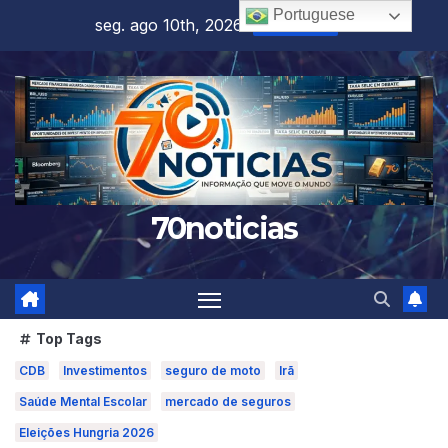
Skip
Portuguese
seg. ago 10th, 2026
5:27:12 AM
to
content
70noticias
Top Tags
CDB
Investimentos
seguro de moto
Irã
Saúde Mental Escolar
mercado de seguros
Eleições Hungria 2026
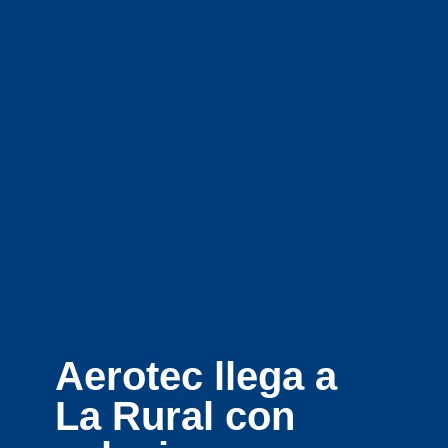
Aerotec llega a
La Rural con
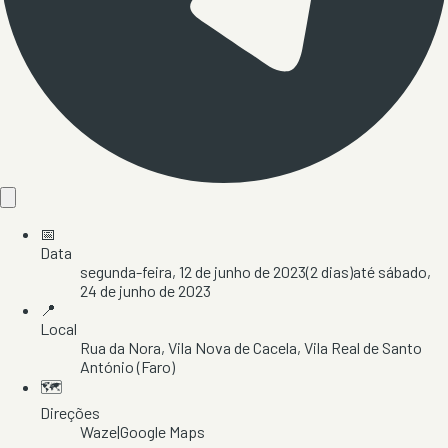
📅
Data
segunda-feira, 12 de junho de 2023
(
2
dias)
até
sábado,
24 de junho de 2023
📍
Local
Rua da Nora
, Vila Nova de Cacela
, Vila Real de Santo
António
(Faro)
🗺️
Direções
Waze
|
Google Maps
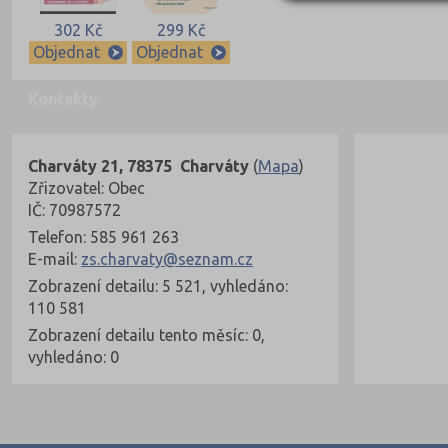
302 Kč
299 Kč
Objednat
Objednat
Kontakty
Charváty 21, 78375 Charváty
(
Mapa
)
Zřizovatel: Obec
IČ: 70987572
Telefon: 585 961 263
E-mail:
zs.charvaty@seznam.cz
Zobrazení detailu: 5 521, vyhledáno:
110 581
Zobrazení detailu tento měsíc: 0,
vyhledáno: 0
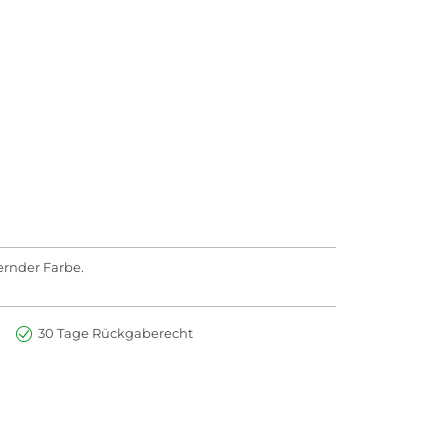
ernder Farbe.
30 Tage Rückgaberecht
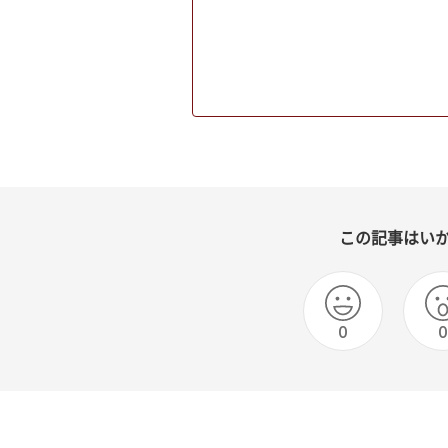
この記事はい
0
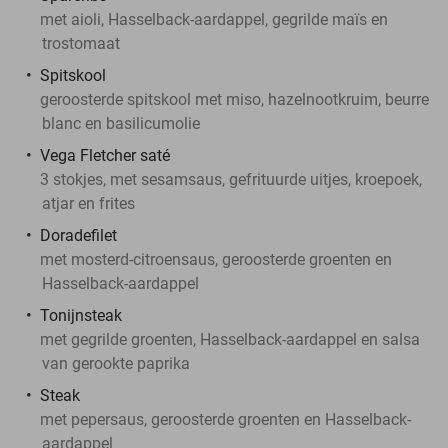
met aioli, Hasselback-aardappel, gegrilde maïs en
trostomaat
Spitskool
geroosterde spitskool met miso, hazelnootkruim, beurre
blanc en basilicumolie
Vega Fletcher saté
3 stokjes, met sesamsaus, gefrituurde uitjes, kroepoek,
atjar en frites
Doradefilet
met mosterd-citroensaus, geroosterde groenten en
Hasselback-aardappel
Tonijnsteak
met gegrilde groenten, Hasselback-aardappel en salsa
van gerookte paprika
Steak
met pepersaus, geroosterde groenten en Hasselback-
aardappel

::::::

Your goal:
Read the listing. Copy each line that has the word "Hasselback" in it.

Result of the task:
met aioli, Hasselback-aardappel, gegrilde maïs en
Hasselback-aardappel
met gegrilde groenten, Hasselback-aardappel en salsa
met pepersaus, geroosterde groenten en Hasselback-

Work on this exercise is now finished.